S'il est vrai que deux chemins débouchent du Purgatoire, le HDZ s'obstine sur le mauvais.

C'est pourquoi l'heure est venue d'abolir un pareil parti. De toutes façons depuis le tout début, dans la fichue baraque déjà, les cartes ont été mal distribuées.

Trop de criminalité et de corruption, trop de crimes et de profits de guerre, de pillage et d'injustice qui au cours des vingt dernières années sont restés impunis. Alors maintenant que les choses sont enfin aux portes du tribunal, une occasion unique se présente pour qu'un pareil HDZ se dissolve tout bonnement.

Cela ne suffit pas que de perdre les élections

Ce n'est pas suffisant qu'il perde les élections. Il les a déjà perdues une fois et il est revenu encore pire, encore plus dangereux, encore plus délétère.

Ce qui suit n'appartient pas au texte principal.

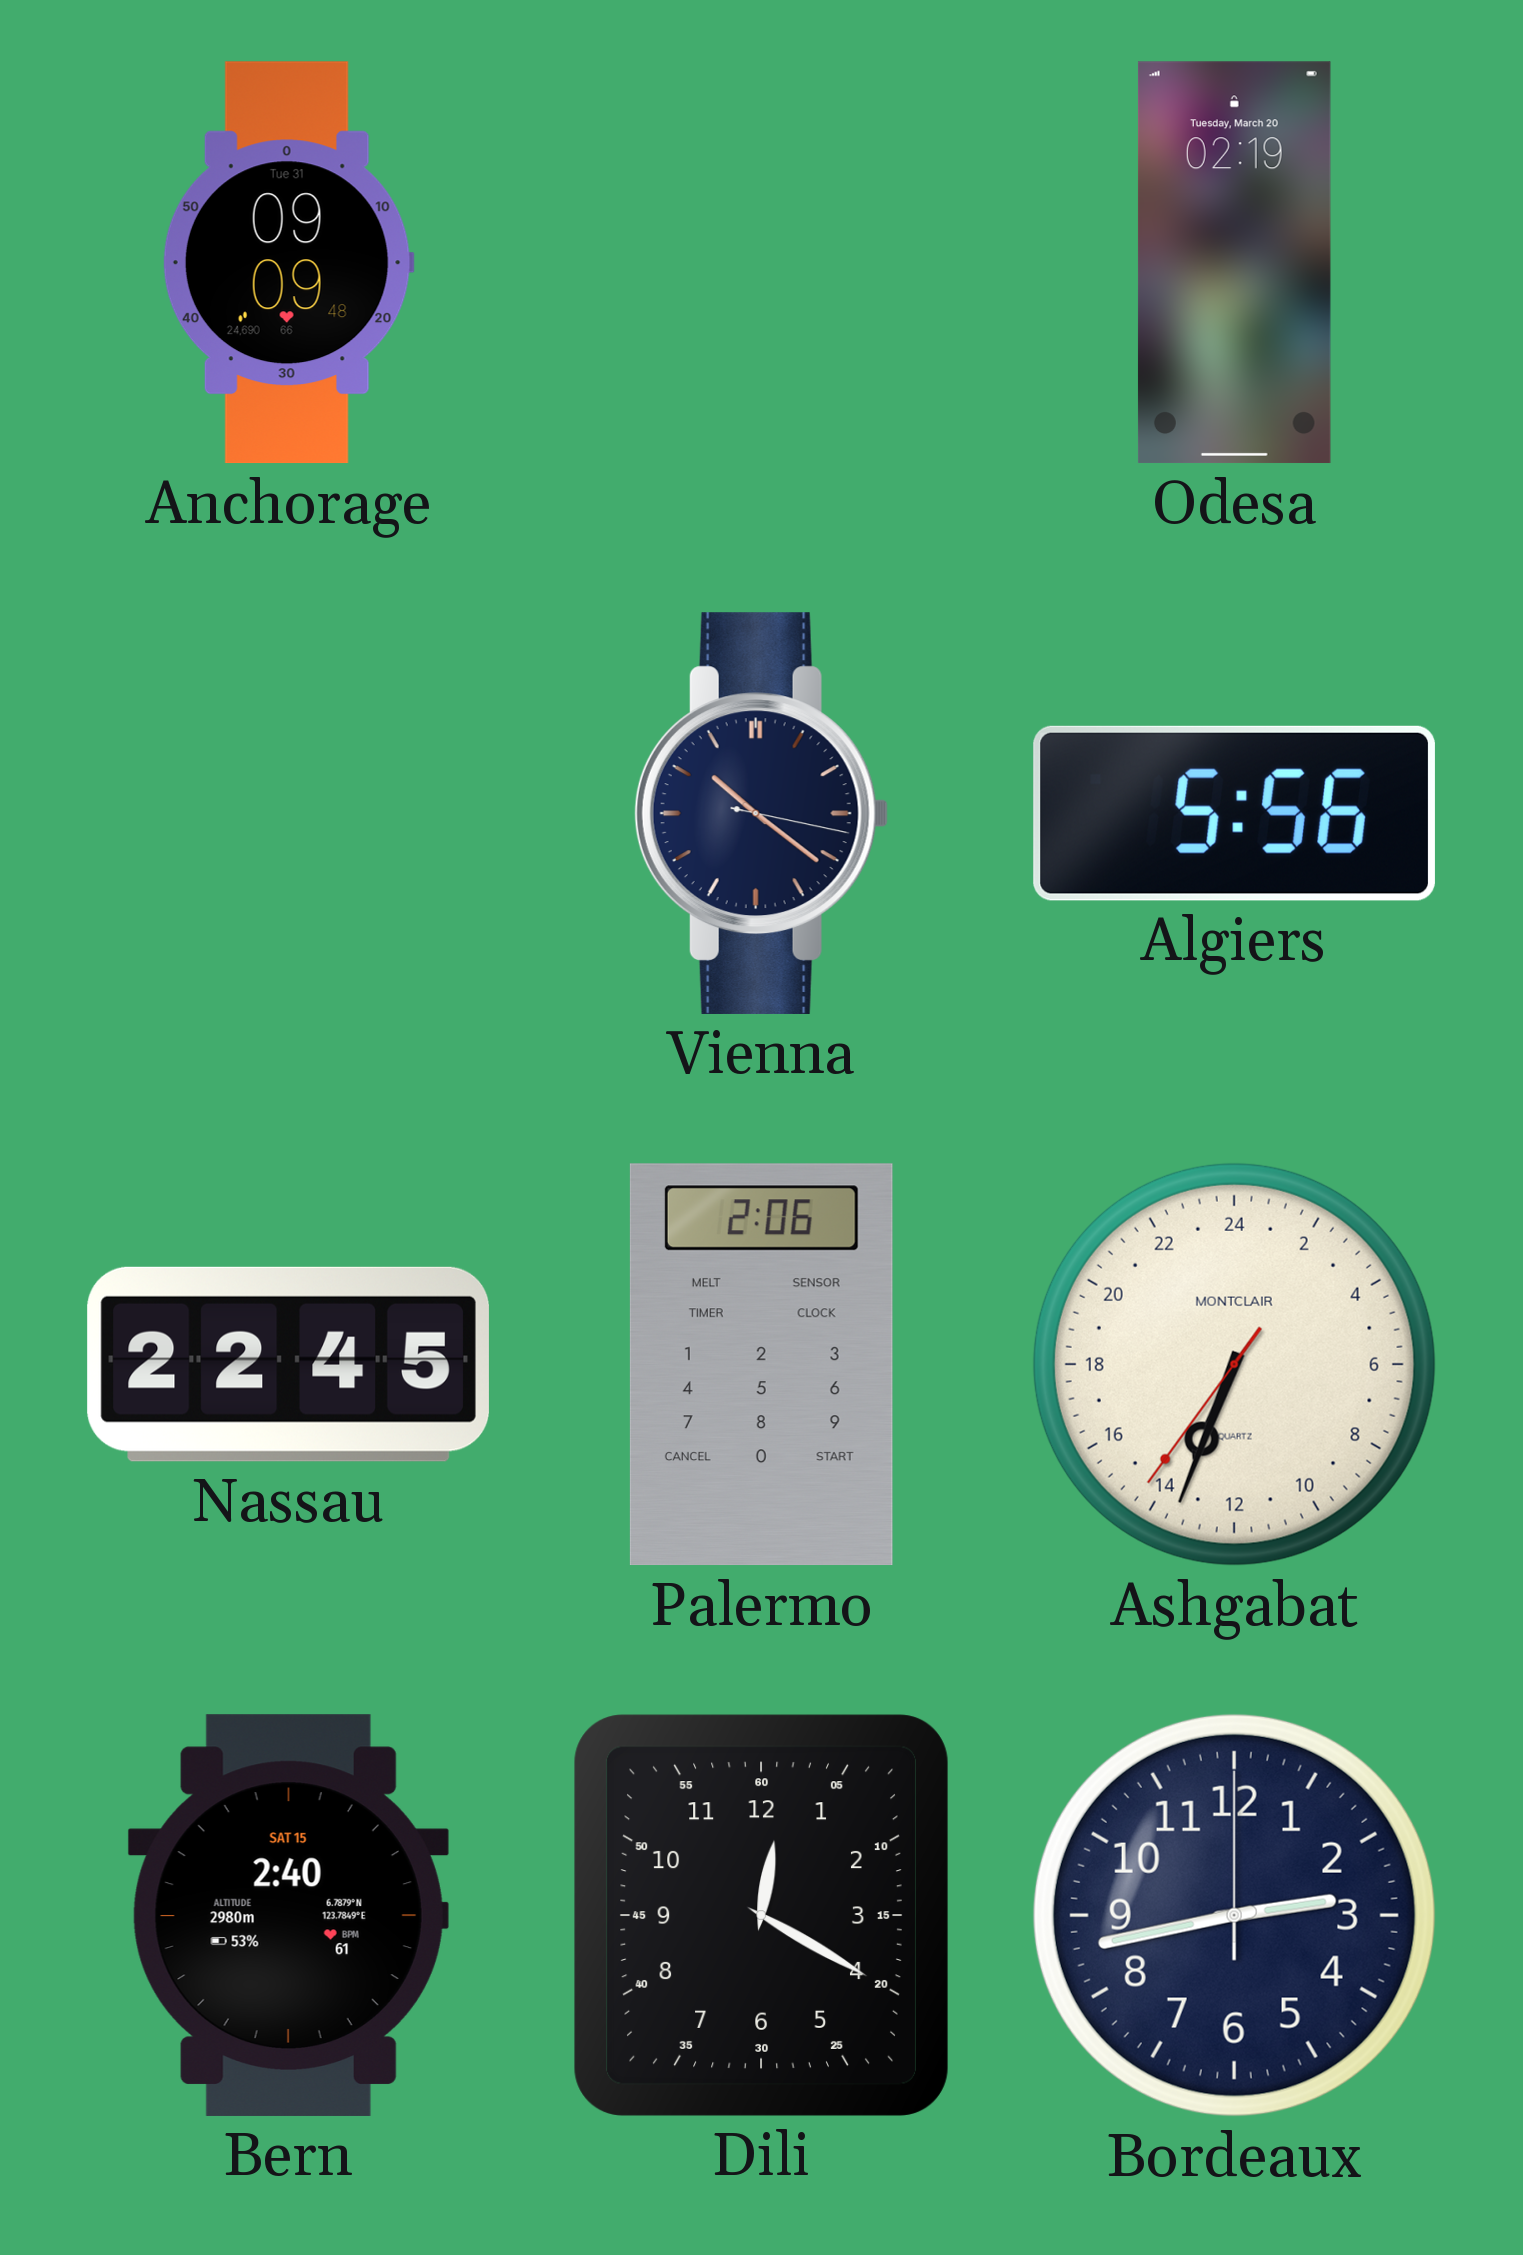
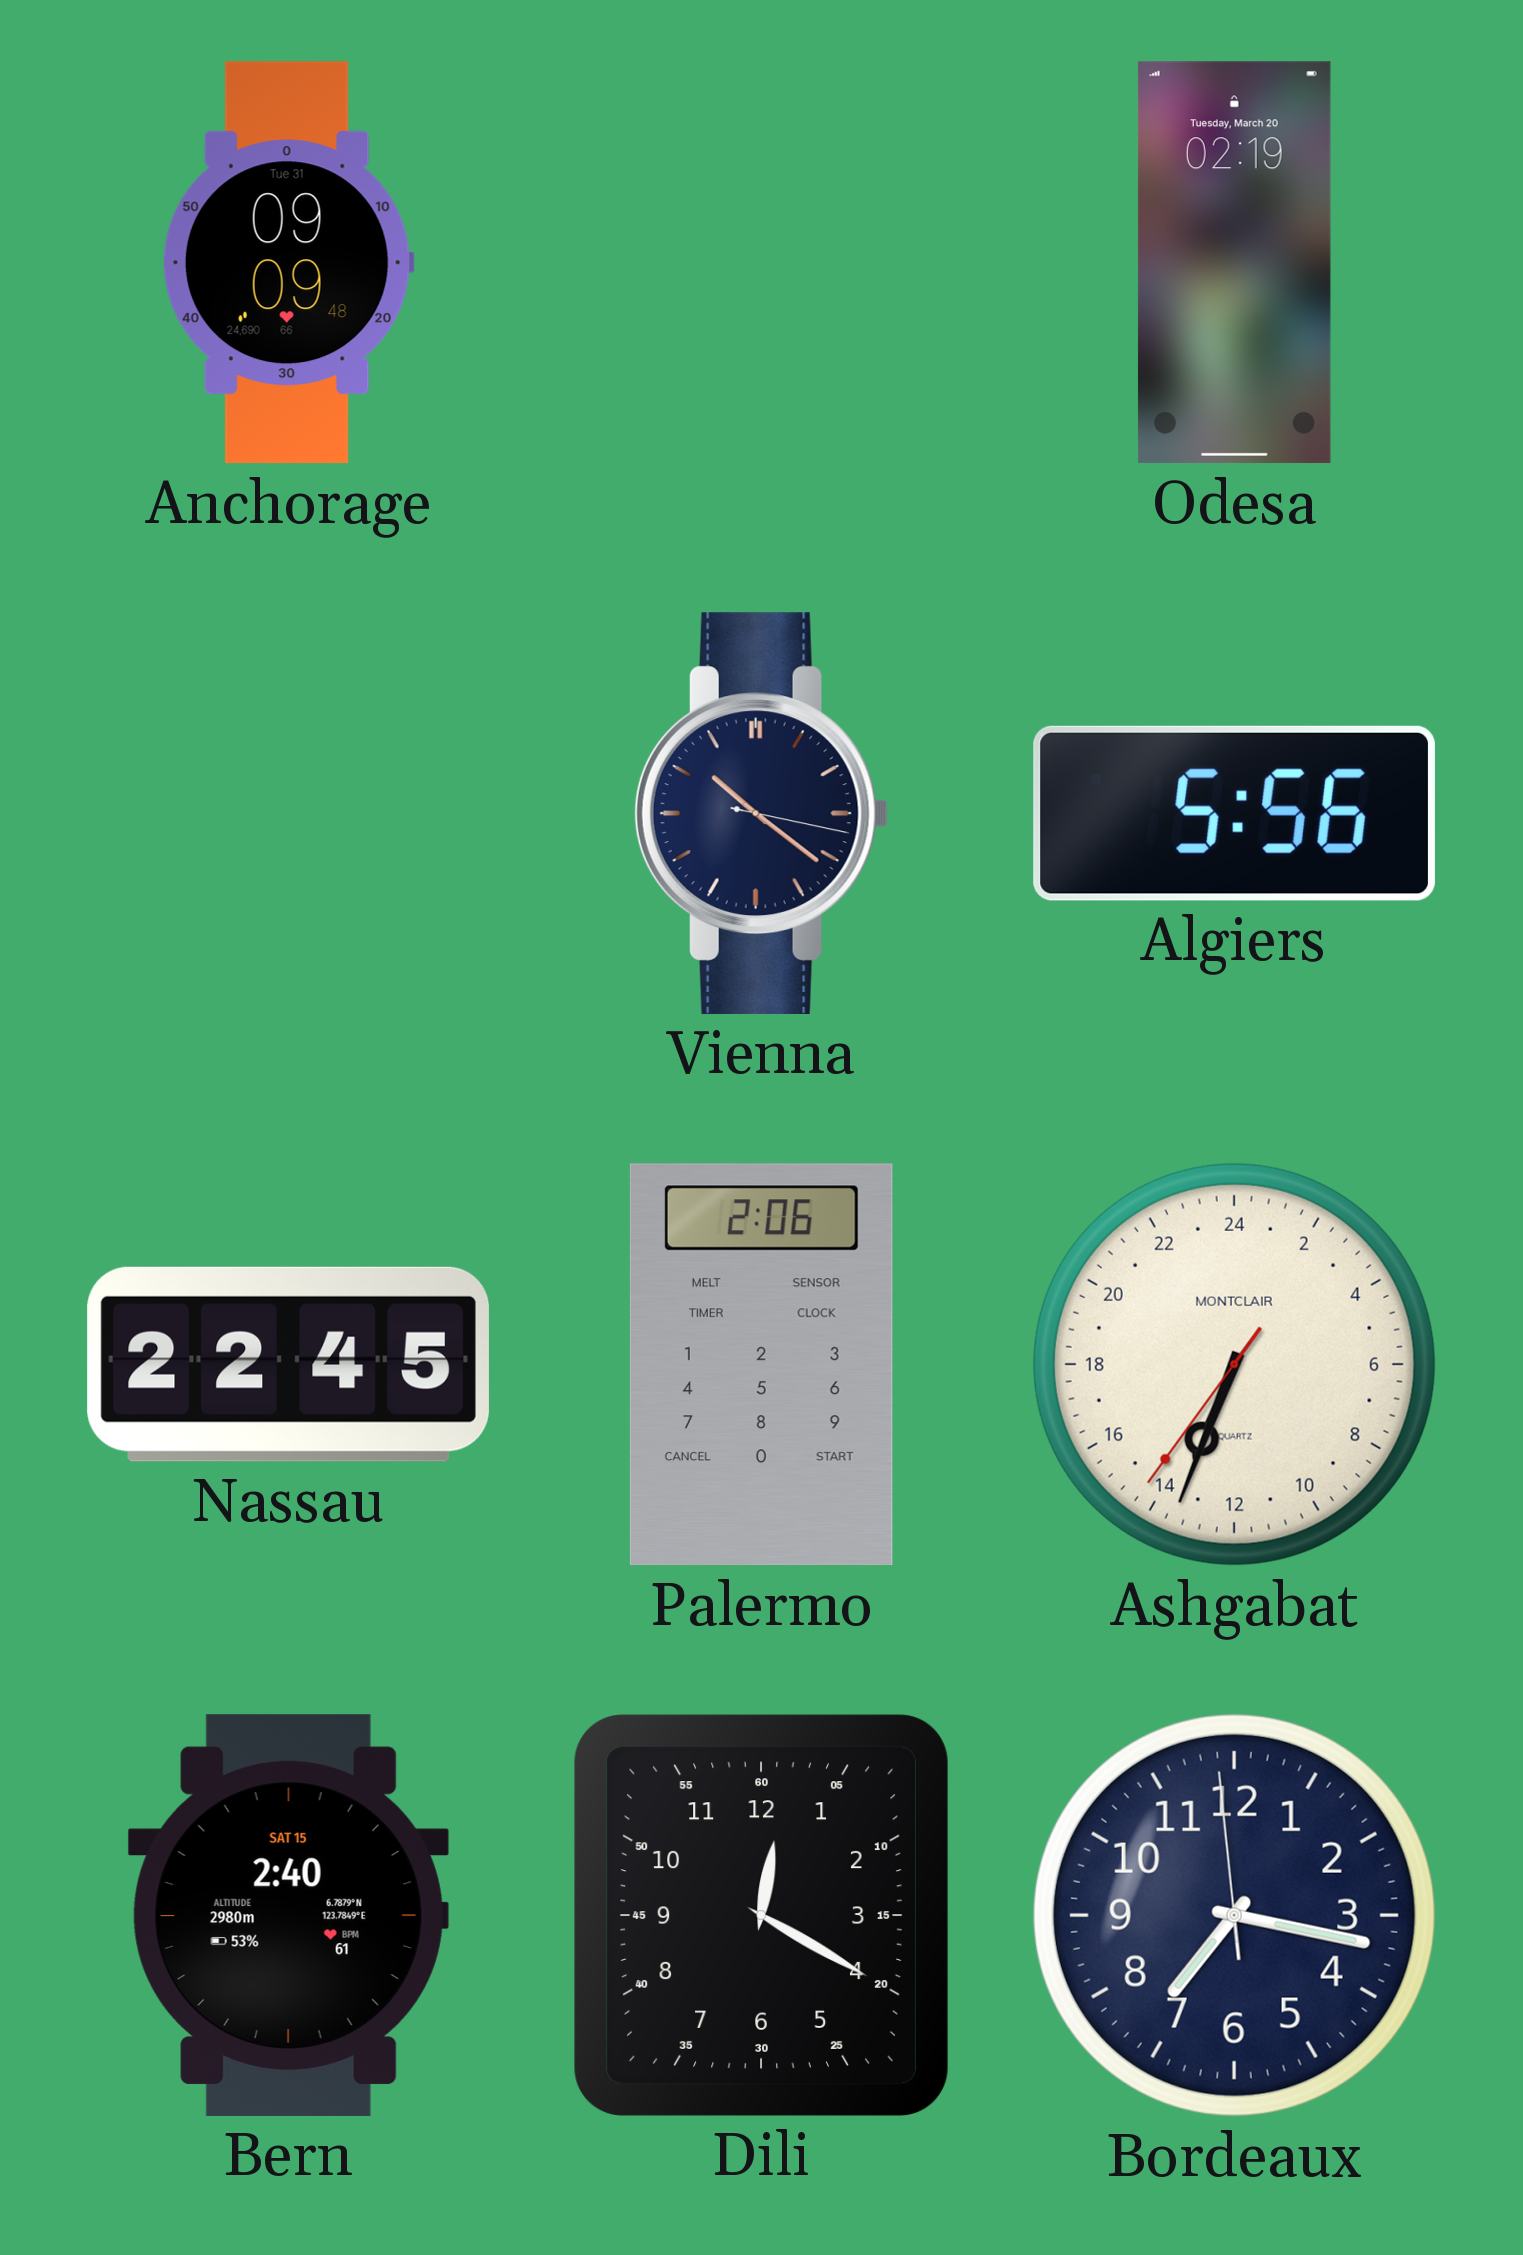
Bordeaux: 2:43 -> 7:16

Maintenant il convient tout simplement de supprimer le HDZ, d'interdire à ses hauts fonctionnaires d'exercer des charges publiques et de retirer aux simples membres leur carte de parti, qu'ils aillent donc comme simples citoyens se réunir dans la baraque de leur choix pour tout redémarrer à zéro. Bien entendu à condition que quelqu'un prenne la peine de raser la baraque par mesure de sécurité.

Tant qu'à faire, autant encore raser ça.

Source : index.hr, le 27 octobre 2011.